Activity:
Transcribe, exactly and without pictures, the lines below from the line with "indigenous population by" to the line with "more appealing terms", both ends included, and no others.
-- Dataset follows --
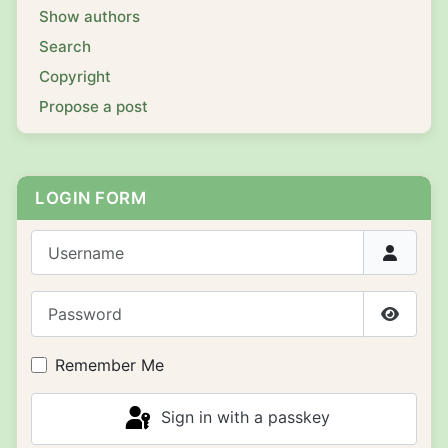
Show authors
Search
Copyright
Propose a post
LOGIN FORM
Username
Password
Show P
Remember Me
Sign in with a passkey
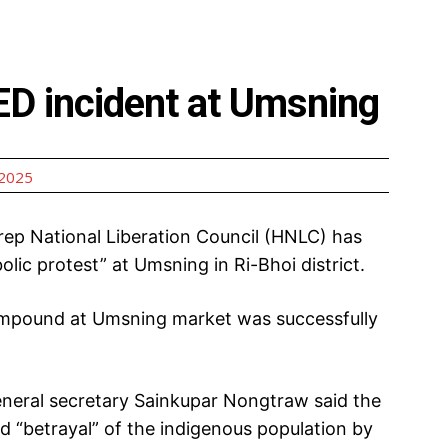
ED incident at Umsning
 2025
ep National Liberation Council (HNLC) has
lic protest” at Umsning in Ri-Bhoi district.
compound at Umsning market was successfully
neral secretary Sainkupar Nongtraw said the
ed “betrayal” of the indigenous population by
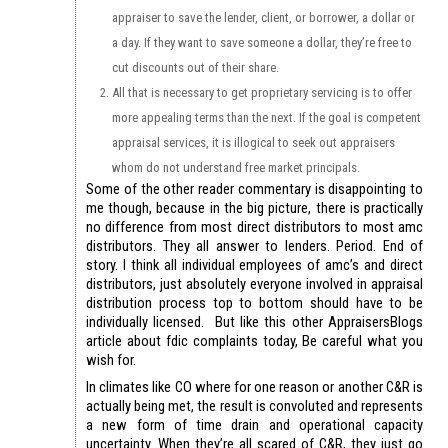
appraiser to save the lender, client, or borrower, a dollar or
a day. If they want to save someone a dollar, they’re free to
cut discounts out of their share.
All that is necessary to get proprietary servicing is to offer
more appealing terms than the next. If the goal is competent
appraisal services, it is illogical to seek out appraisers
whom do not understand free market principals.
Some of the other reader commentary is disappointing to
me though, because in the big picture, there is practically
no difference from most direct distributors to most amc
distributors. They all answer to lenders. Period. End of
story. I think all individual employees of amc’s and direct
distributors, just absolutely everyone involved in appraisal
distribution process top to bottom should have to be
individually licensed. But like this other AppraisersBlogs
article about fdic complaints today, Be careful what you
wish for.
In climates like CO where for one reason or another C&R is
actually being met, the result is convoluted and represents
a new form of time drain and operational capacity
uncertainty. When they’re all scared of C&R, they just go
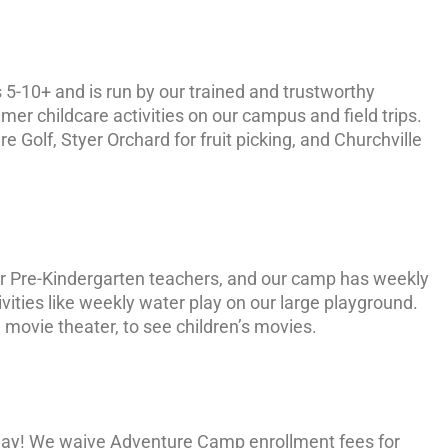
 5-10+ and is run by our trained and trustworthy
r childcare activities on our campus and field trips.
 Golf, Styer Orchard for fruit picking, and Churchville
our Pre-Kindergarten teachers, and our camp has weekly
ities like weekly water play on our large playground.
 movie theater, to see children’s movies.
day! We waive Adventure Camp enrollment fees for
-- Dataset concluded --
-- Dataset follows --
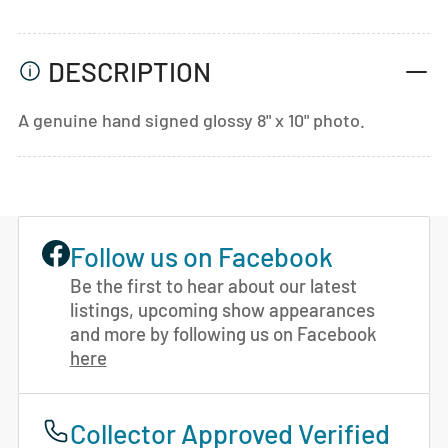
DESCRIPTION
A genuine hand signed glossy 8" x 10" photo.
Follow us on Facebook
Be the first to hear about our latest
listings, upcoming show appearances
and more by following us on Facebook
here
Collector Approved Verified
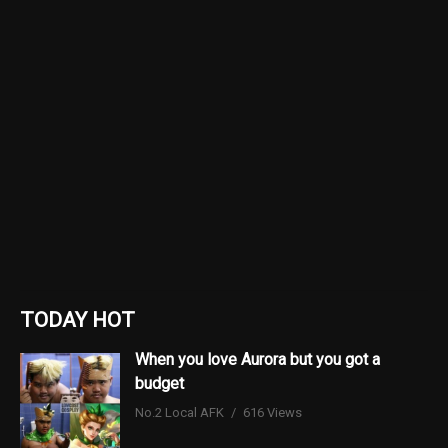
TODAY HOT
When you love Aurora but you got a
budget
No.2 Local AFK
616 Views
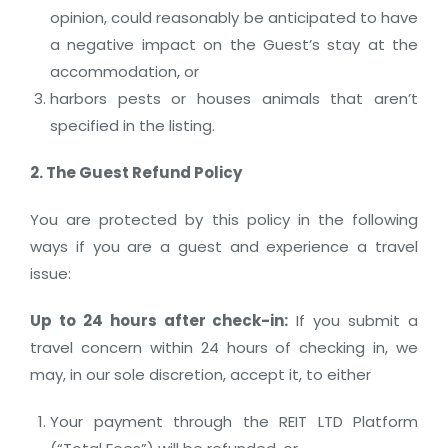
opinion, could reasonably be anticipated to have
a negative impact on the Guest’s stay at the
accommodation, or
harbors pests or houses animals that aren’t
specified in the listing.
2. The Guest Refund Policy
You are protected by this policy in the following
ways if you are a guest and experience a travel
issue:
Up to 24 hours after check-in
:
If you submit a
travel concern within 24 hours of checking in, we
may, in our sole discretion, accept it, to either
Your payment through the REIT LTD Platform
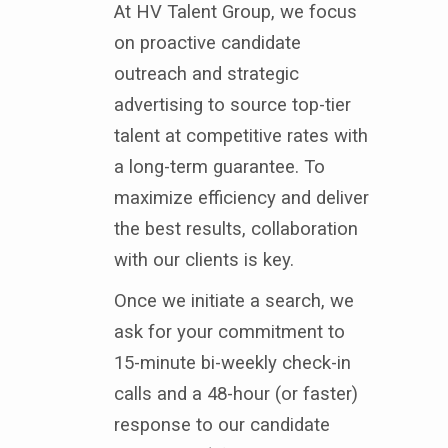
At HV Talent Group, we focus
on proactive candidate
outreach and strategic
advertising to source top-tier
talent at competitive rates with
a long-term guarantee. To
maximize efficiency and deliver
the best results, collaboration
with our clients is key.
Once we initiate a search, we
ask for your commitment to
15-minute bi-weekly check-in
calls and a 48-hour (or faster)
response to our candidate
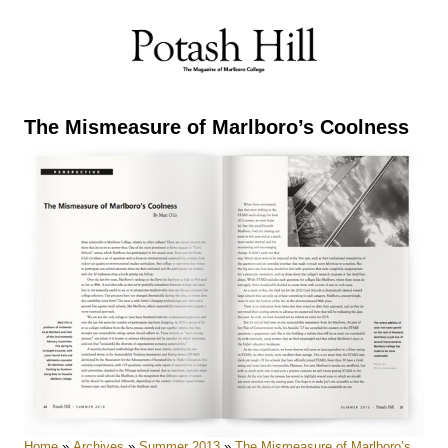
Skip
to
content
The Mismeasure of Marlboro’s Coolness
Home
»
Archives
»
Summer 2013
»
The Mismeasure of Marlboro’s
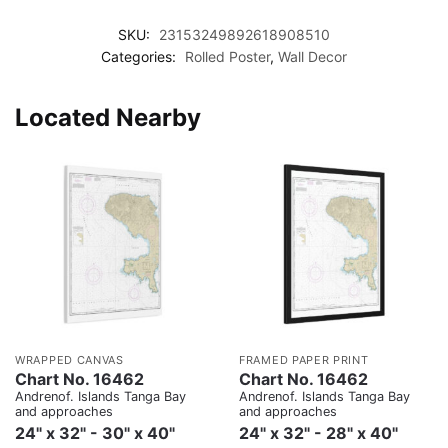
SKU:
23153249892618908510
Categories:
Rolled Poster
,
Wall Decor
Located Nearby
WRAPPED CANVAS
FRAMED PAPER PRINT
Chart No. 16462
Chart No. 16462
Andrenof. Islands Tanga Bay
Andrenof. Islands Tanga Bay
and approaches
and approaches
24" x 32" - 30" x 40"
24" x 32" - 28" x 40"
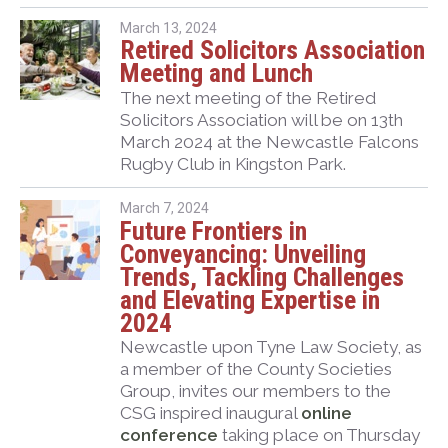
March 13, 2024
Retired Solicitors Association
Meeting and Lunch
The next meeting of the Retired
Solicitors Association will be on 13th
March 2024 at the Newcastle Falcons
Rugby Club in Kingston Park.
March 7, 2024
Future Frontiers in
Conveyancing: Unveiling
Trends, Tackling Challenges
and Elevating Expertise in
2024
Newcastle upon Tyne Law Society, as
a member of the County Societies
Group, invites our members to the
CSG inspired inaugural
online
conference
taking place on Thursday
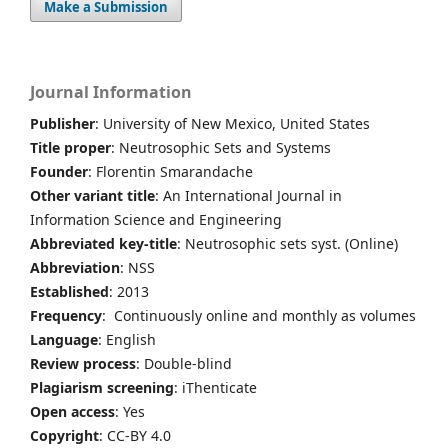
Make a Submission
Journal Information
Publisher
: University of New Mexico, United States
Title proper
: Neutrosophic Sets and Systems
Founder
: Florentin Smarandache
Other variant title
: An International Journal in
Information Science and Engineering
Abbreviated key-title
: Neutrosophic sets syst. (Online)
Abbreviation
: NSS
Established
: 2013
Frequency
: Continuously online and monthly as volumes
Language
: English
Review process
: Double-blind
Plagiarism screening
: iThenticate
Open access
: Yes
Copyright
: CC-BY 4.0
-- Dataset concluded --
-- Dataset follows --
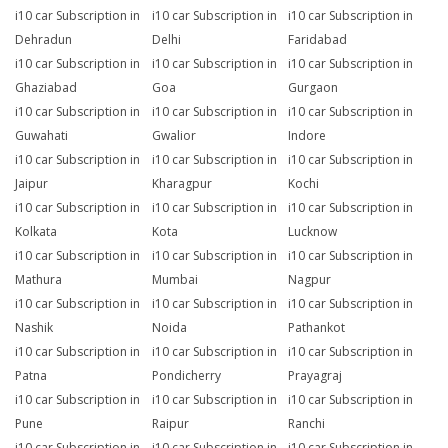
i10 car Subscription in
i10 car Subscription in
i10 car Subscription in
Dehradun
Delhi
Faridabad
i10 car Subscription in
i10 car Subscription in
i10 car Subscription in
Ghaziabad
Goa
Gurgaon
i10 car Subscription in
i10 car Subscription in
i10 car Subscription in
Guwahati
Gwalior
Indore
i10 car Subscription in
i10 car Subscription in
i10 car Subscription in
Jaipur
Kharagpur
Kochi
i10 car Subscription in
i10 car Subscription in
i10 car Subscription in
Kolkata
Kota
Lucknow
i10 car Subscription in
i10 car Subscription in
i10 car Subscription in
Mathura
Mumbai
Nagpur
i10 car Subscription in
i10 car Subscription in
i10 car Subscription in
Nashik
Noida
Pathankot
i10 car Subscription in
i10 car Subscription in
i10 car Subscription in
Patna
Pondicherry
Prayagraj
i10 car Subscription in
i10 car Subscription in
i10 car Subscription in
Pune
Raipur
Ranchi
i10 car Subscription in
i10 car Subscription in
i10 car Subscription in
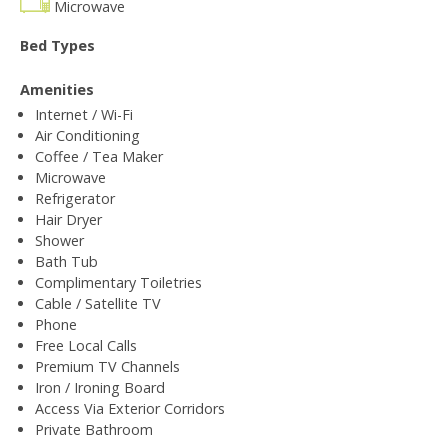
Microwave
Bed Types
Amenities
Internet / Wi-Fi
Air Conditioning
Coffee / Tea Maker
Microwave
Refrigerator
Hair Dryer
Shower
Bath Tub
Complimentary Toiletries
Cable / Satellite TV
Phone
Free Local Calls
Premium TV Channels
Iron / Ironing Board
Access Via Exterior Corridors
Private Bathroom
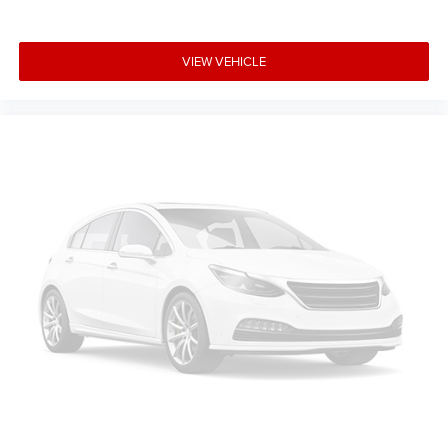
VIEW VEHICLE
-- Dataset concluded --
Answer section:
ed “betrayal” of the indigenous population by
appraiser to save the lender, client, or borrower, a dollar or
a day. If they want to save someone a dollar, they’re free to
cut discounts out of their share.
All that is necessary to get proprietary servicing is to offer
more appealing terms than the next. If the goal is competent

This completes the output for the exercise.